Charter schools now advance the learning gains of their students more than traditional public schools in reading.

Improvement has been seen in the academic growth of charter students in math since 2009, similar to students in traditional public schools.

Charter schools and their feeder schools are educating more disadvantaged students than in 2009. Across the 27 states in this study, more than half of charter school students live in poverty (54 percent), a greater share than the U.S. as a whole and an increase for charter schools from 2009.

The amount an average charter school student learns each year varies widely across states. State differences in overall education quality and geographic targeting of charter schools help to explain these differences.

Students with multiple challenges -- blacks and Hispanics in poverty or Hispanics who were English language learners -- gained a substantial learning advantage in charter schools compared to similar students in traditional public schools.

Read Arne's July 2 remarks to the National Alliance for Public Charter Schools, The Charter Mindset Shift: From Conflict to Co-Conspirators.


OECD

International Report Compares Global Education

According to the OECD’s Education at a Glance 2013 report, the United States spent 7.3% of its GDP on all levels of education combined, well above the OECD average (6.3%). Across all levels of education, annual per-student spending by educational institutions in the United States is higher than in any other country (USD $15,171). Other notable findings:

•  The typical age for entering early childhood education in the United States is 4 years old, but in 2011, only 78% of children this age were enrolled, compared with 85% of 4-year-olds in other OECD countries.

•  On average, a primary school teacher in the United States can expect to earn only 66% of the salary of the average tertiary-educated worker in another field (the OECD average is 82%), making it difficult to attract the best candidates to the teaching profession.

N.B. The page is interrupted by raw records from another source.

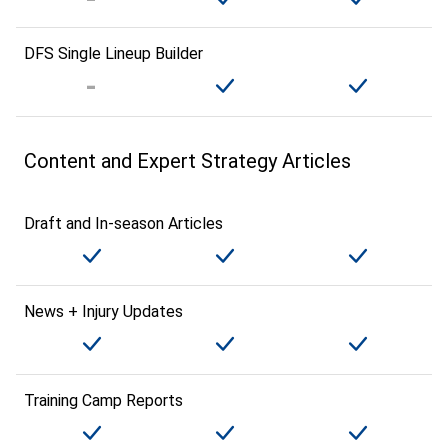
DFS Single Lineup Builder
Content and Expert Strategy Articles
Draft and In-season Articles
News + Injury Updates
Training Camp Reports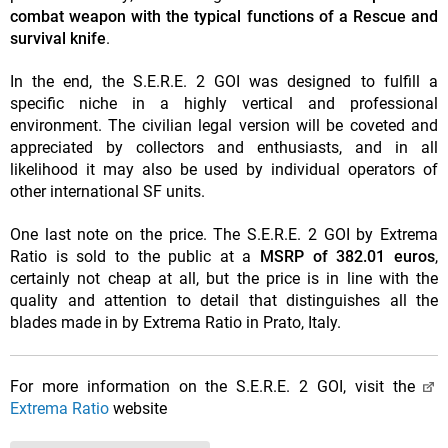
combat weapon with the typical functions of a Rescue and
survival knife
.
In the end, the S.E.R.E. 2 GOI was designed to fulfill a
specific niche in a highly vertical and professional
environment. The civilian legal version will be coveted and
appreciated by collectors and enthusiasts, and in all
likelihood it may also be used by individual operators of
other international SF units.
One last note on the price. The S.E.R.E. 2 GOI by Extrema
Ratio is sold to the public at a
MSRP of 382.01 euros
,
certainly not cheap at all, but the price is in line with the
quality and attention to detail that distinguishes all the
blades made in by Extrema Ratio in Prato, Italy.
For more information on the S.E.R.E. 2 GOI, visit the
Extrema Ratio
website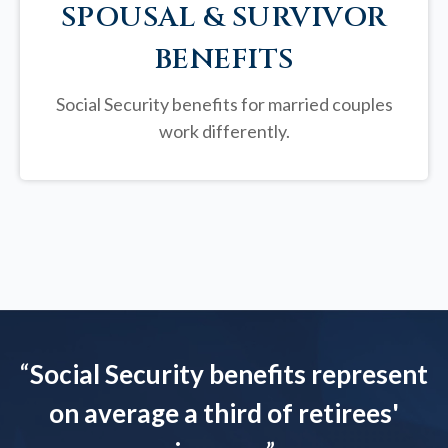
SPOUSAL & SURVIVOR
BENEFITS
Social Security benefits for married couples
work differently.
“
Social Security benefits represent
on average a third of retirees'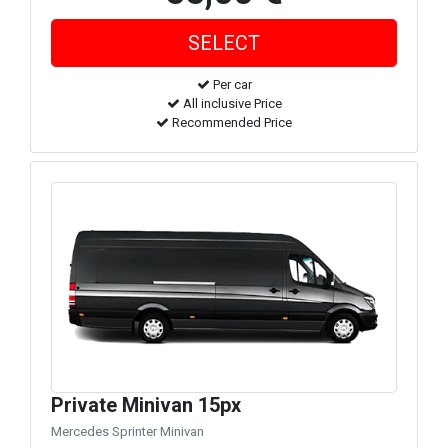
Per car
All inclusive Price
Recommended Price
Private Minivan 15px
Mercedes Sprinter Minivan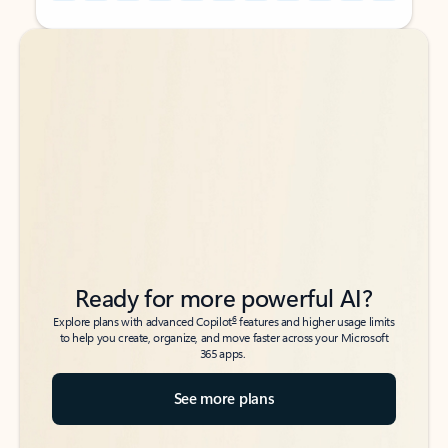
Back to tabs
Back to tabs
Ready for more powerful AI?
6
Explore plans with advanced Copilot
features and higher usage limits
to help you create, organize, and move faster across your Microsoft
365 apps.
See more plans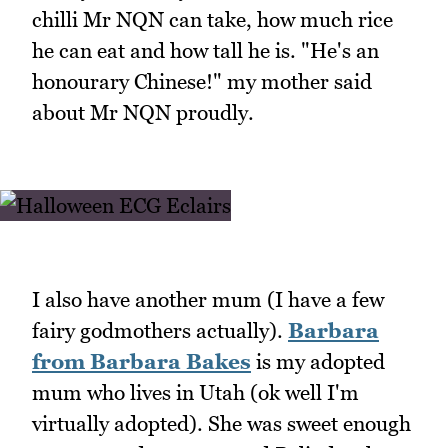
chilli Mr NQN can take, how much rice
he can eat and how tall he is. "He's an
honourary Chinese!" my mother said
about Mr NQN proudly.
I also have another mum (I have a few
fairy godmothers actually).
Barbara
from Barbara Bakes
is my adopted
mum who lives in Utah (ok well I'm
virtually adopted). She was sweet enough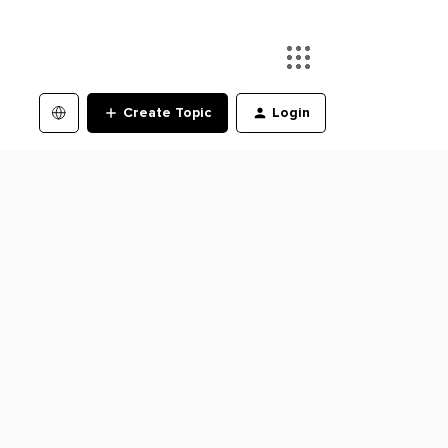
Create Topic
Login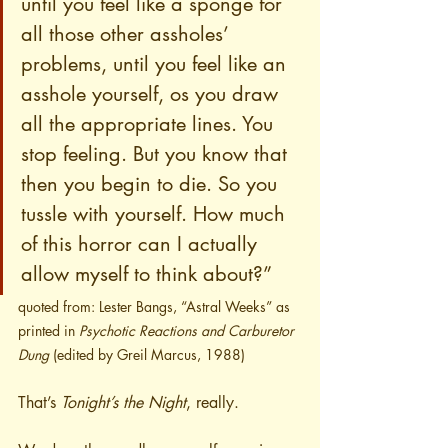
until you feel like a sponge for 
all those other assholes’ 
problems, until you feel like an 
asshole yourself, os you draw 
all the appropriate lines. You 
stop feeling. But you know that 
then you begin to die. So you 
tussle with yourself. How much 
of this horror can I actually 
allow myself to think about?”
quoted from: Lester Bangs, “Astral Weeks” as 
printed in 
Psychotic Reactions and Carburetor 
Dung
 (edited by Greil Marcus, 1988)
That’s 
Tonight’s the Night
, really.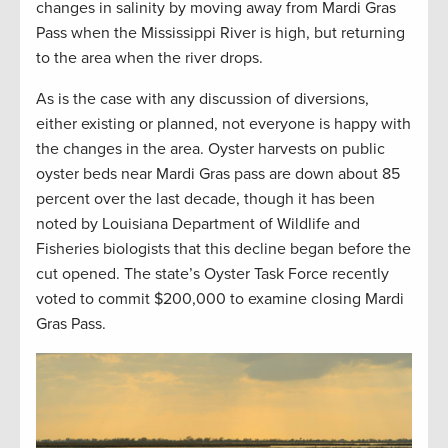
changes in salinity by moving away from Mardi Gras
Pass when the Mississippi River is high, but returning
to the area when the river drops.
As is the case with any discussion of diversions,
either existing or planned, not everyone is happy with
the changes in the area. Oyster harvests on public
oyster beds near Mardi Gras pass are down about 85
percent over the last decade, though it has been
noted by Louisiana Department of Wildlife and
Fisheries biologists that this decline began before the
cut opened. The state’s Oyster Task Force recently
voted to commit $200,000 to examine closing Mardi
Gras Pass.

•  The share of international students choosing the United States to pursue their tertiary studies dropped from 23% in 2000 to 16% in 2011.


open book

Recommended Reading

• THE GRIPE JAM. This refreshing blog article by technology specialist Jennie Magiera offers a creative strategy to engage her technophobic colleagues in using digital learning more effectively in their classrooms. Everyone involved in teacher professional learning would benefit from adherence to her mantra: Respect the learners -- whether children or adults -- and respect their need.


If you have questions or comments about Teaching Matters, please contact ED's Teacher Liaison at Laurie.Calvert@ed.gov.

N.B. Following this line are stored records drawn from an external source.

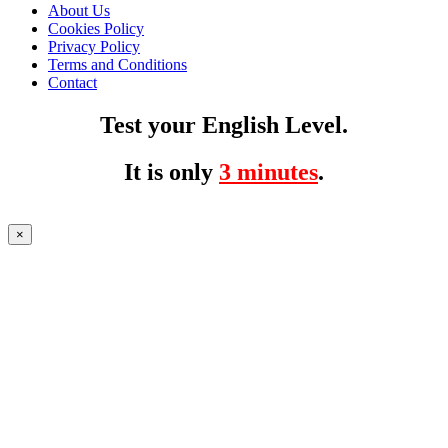
About Us
Cookies Policy
Privacy Policy
Terms and Conditions
Contact
Test your English Level.
It is only
3 minutes
.
×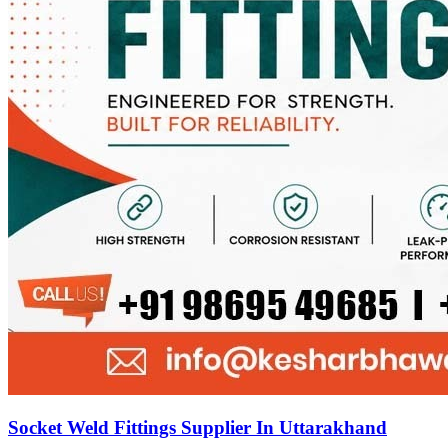
Socket Weld Fittings Supplier In Uttarakhand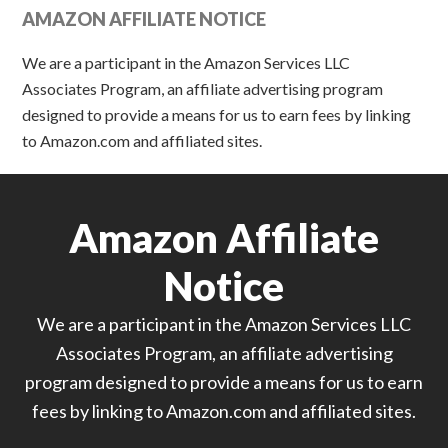
AMAZON AFFILIATE NOTICE
We are a participant in the Amazon Services LLC
Associates Program, an affiliate advertising program
designed to provide a means for us to earn fees by linking
to Amazon.com and affiliated sites.
Amazon Affiliate
Notice
We are a participant in the Amazon Services LLC
Associates Program, an affiliate advertising
program designed to provide a means for us to earn
fees by linking to Amazon.com and affiliated sites.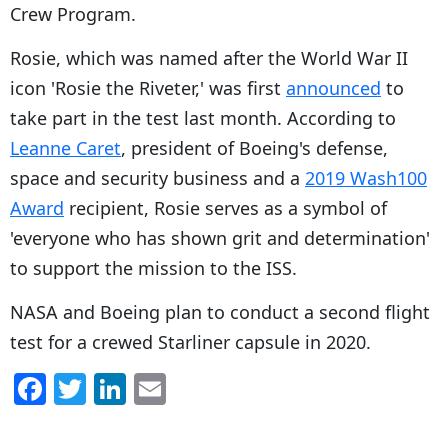
Crew Program.
Rosie, which was named after the World War II
icon 'Rosie the Riveter,' was
first
announced
to
take part in the test last month. According to
Leanne Caret
, president of Boeing's defense,
space and security business and a
2019 Wash100
Award
recipient, Rosie serves as a symbol of
'everyone who has shown grit and determination'
to support the mission to the ISS.
NASA and Boeing plan to conduct a second flight
test for a crewed Starliner capsule in 2020.
F
T
Li
E
a
w
n
m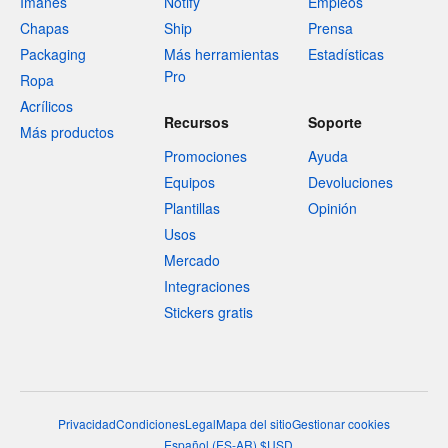
Imanes
Notify
Empleos
Chapas
Ship
Prensa
Packaging
Más herramientas
Estadísticas
Pro
Ropa
Acrílicos
Recursos
Soporte
Más productos
Promociones
Ayuda
Equipos
Devoluciones
Plantillas
Opinión
Usos
Mercado
Integraciones
Stickers gratis
Privacidad
Condiciones
Legal
Mapa del sitio
Gestionar cookies
Español
(
ES-AR
)
$
USD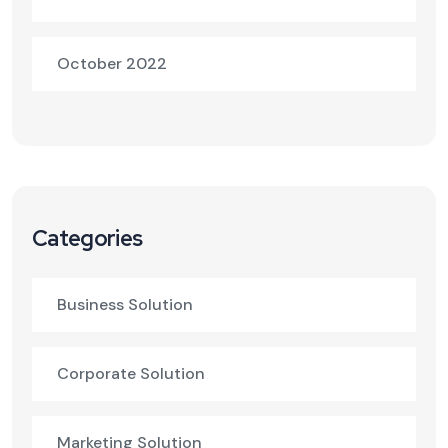
October 2022
Categories
Business Solution
Corporate Solution
Marketing Solution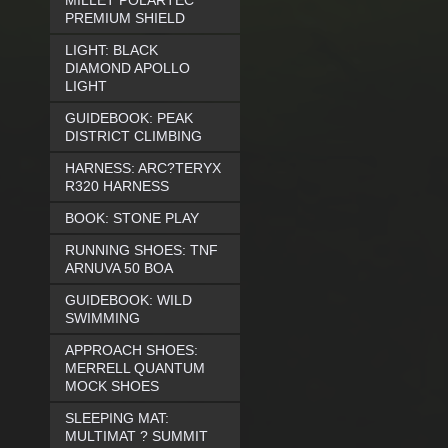
MILLET POLARTEC
PREMIUM SHIELD
LIGHT: BLACK
DIAMOND APOLLO
LIGHT
GUIDEBOOK: PEAK
DISTRICT CLIMBING
HARNESS: ARC?TERYX
R320 HARNESS
BOOK: STONE PLAY
RUNNING SHOES: TNF
ARNUVA 50 BOA
GUIDEBOOK: WILD
SWIMMING
APPROACH SHOES:
MERRELL QUANTUM
MOCK SHOES
SLEEPING MAT:
MULTIMAT ? SUMMIT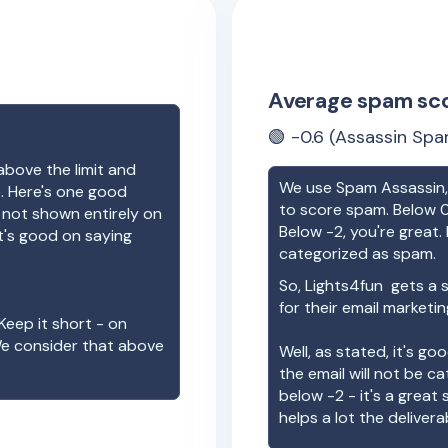
Average spam sc
🟢
-0.6
(Assassin Spa
above the limit and
We use Spam Assassin, 
e. Here's one good
to score spam. Below 0
e not shown entirely on
Below -2, you're great. I
t's good on saying
categorized as spam.
So,
Lights4fun
gets a 
for their email marketi
Keep it short - on
We consider that above
Well, as stated, it's g
the email will not be c
below -2 - it's a great
helps a lot the deliverab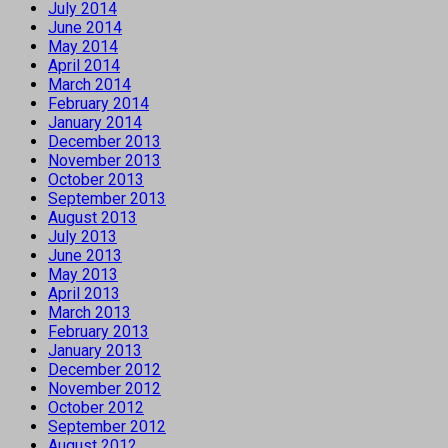
July 2014
June 2014
May 2014
April 2014
March 2014
February 2014
January 2014
December 2013
November 2013
October 2013
September 2013
August 2013
July 2013
June 2013
May 2013
April 2013
March 2013
February 2013
January 2013
December 2012
November 2012
October 2012
September 2012
August 2012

CEC teachers meeting at ED.

Top 5 Teacher Quotes

Wisdom from educators heard by ED

 5. "It's hard to take one complex child and put him in a discrete data set." (Principal, Fla.) 

4. Explaining the need for project-based learning: "[In my class, it's] first the experience, then the learning." (Teacher, Mo.)

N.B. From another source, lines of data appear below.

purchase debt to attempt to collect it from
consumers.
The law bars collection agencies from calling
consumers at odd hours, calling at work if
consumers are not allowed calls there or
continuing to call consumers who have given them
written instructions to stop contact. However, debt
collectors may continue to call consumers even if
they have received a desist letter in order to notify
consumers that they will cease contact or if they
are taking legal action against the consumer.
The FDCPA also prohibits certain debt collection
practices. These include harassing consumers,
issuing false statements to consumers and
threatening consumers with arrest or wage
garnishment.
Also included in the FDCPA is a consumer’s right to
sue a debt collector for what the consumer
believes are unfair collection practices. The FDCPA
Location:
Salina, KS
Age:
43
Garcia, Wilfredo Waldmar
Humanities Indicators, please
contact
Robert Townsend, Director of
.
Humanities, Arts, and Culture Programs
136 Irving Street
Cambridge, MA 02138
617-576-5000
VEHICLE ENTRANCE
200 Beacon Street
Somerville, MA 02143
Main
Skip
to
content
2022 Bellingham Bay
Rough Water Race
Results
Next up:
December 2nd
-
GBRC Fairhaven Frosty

3. "As a past teacher of teachers I have long thought that beginning teachers should spend a year of internship under the direction of a master teacher, similar to what doctors do. I found that many students wanted such an experience." (Education Professor, from the mailbag)

2. About changes to teacher evaluations. "This has started us having courageous conversations. Not every conversation about an observation is easy, but they are all important." (Special Education Teacher, Va.) 

1. On the value of videotaping teachers for professional development: "We all like using videotapes. Instead of our principal telling us what we need, we can see it for ourselves. We look at them together." (Teacher, Colo.)